Advantageously, a method can thus be shown in which the step of checking whether the braking torque can be safely transmitted from the axle to the driving surface is automated and can be carried out alternatively or additionally depending on external influences. As a result, the driver's workload when handling the working machine can be reduced by automatically checking whether the braking torque can be safely transmitted. Furthermore, the method can be used to react to external influences on the work machine, which can have an impact on the braking torque to be transmitted. As a result, the method can further contribute to the work machine remaining in a controllable state while it is being switched off.

According to a further embodiment, with the step of opening the battery contactor, the safe state can be reached independently of the step of braking the working machine via the electric motor by charging the battery. Alternatively or additionally, the safe state can be reached depending on the previous braking of the work machine via the electric motor by charging the battery if the battery contactor is opened during braking. Reaching the safe state after opening the battery contactor can be done immediately after opening the battery contactor. Alternatively, one or more additional steps after opening the battery contactor may be necessary to reach the safe state. By opening the battery contactor, the battery can be protected from excessive back EMF on the electric motor.

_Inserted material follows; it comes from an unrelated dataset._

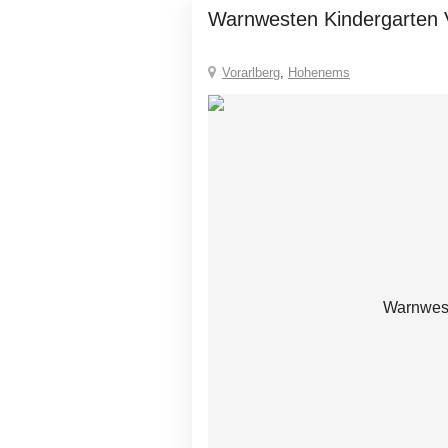
Warnwesten Kindergarten 
Vorarlberg
,
Hohenems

Advantageously, a method can thus be shown, as a result of which it is possible to react to a situation in which the braking torque cannot be reliably transmitted to the driving surface. The working machine can thus always remain in a controllable state during the process, and at the same time the safe state can then be reached independently of further braking of the working machine. This can be advantageous if the braking torque cannot be safely transmitted. At the same time, the battery can be protected from excessive back EMF by opening the battery contactor, and component destruction of the working machine can be prevented.

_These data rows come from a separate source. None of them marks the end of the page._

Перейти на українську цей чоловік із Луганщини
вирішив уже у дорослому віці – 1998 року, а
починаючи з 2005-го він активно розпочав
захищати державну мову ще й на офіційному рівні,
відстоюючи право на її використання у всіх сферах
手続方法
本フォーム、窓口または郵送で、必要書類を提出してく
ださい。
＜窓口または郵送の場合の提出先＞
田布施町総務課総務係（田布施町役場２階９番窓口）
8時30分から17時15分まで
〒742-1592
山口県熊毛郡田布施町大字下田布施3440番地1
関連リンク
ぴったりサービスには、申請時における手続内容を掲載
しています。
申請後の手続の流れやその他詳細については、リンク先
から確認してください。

According to a further embodiment, in the step of reaching the safe state, a step of opening a clutch can take place, wherein the clutch can be part of a transmission connecting the electric motor and the axle. The gearbox can form the mechanical connection between the electric motor and the axle. It may be necessary to open the clutch in order to ensure that the driven machine is in a safe state. For example, according to legal regulations, the axle must be free of a drive, which can be achieved by opening the clutch.

Advantageously, the method can thus be used until the working machine reaches the safe state and can be independent of other methods that may be necessary if the clutch has to be open for the safe state.

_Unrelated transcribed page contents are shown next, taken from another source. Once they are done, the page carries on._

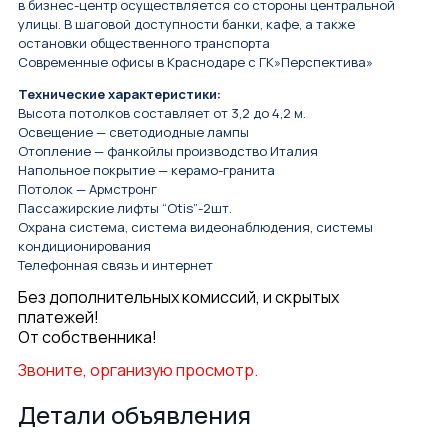
в бизнес-центр осуществляется со стороны центральной
улицы. В шаговой доступности банки, кафе, а также
остановки общественного транспорта
Современные офисы в Краснодаре с ГК»Перспектива»
Технические характеристики:
Высота потолков составляет от 3,2 до 4,2 м.
Освещение — светодиодные лампы
Отопление — фанкойлы производство Италия
Напольное покрытие — керамо-гранита
Потолок — Армстронг
Пассажирские лифты “Otis”-2шт.
Охрана система, система видеонаблюдения, системы
кондиционирования
Телефонная связь и интернет
Без дополнительных комиссий, и скрытых
платежей!
От собственника!
Звоните, организую просмотр.
Детали объявления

According to another embodiment, the work machine may include an inverter, and the inverter may connect the battery contactor to the electric motor. The inverter can galvanically connect the battery contactor to the electric motor, so that electrical energy can be transmitted from the battery to the electric motor via the battery contactor and the inverter. The inverter can be set up to convert DC voltage from the battery into AC voltage for the electric motor. Alternatively or additionally, the inverter can be set up to convert AC voltage from the electric motor into DC voltage for the battery during a recuperation process. The step of braking until reaching the safe state by charging the battery can be done until the back EMF at the inverter is less than a battery voltage. The battery voltage can depend on the installed battery. For example, if the battery were to be replaced with a structurally different battery in the work machine, the battery voltage of the method may be replaceable with a new battery voltage and the braking step may be dependent on the new battery voltage. The battery can be charged until the back EMF is less than a battery voltage. As soon as the back-EMF is lower than the battery voltage, the charging of the battery and thus the braking of the working machine via the electric motor can be terminated by the charging.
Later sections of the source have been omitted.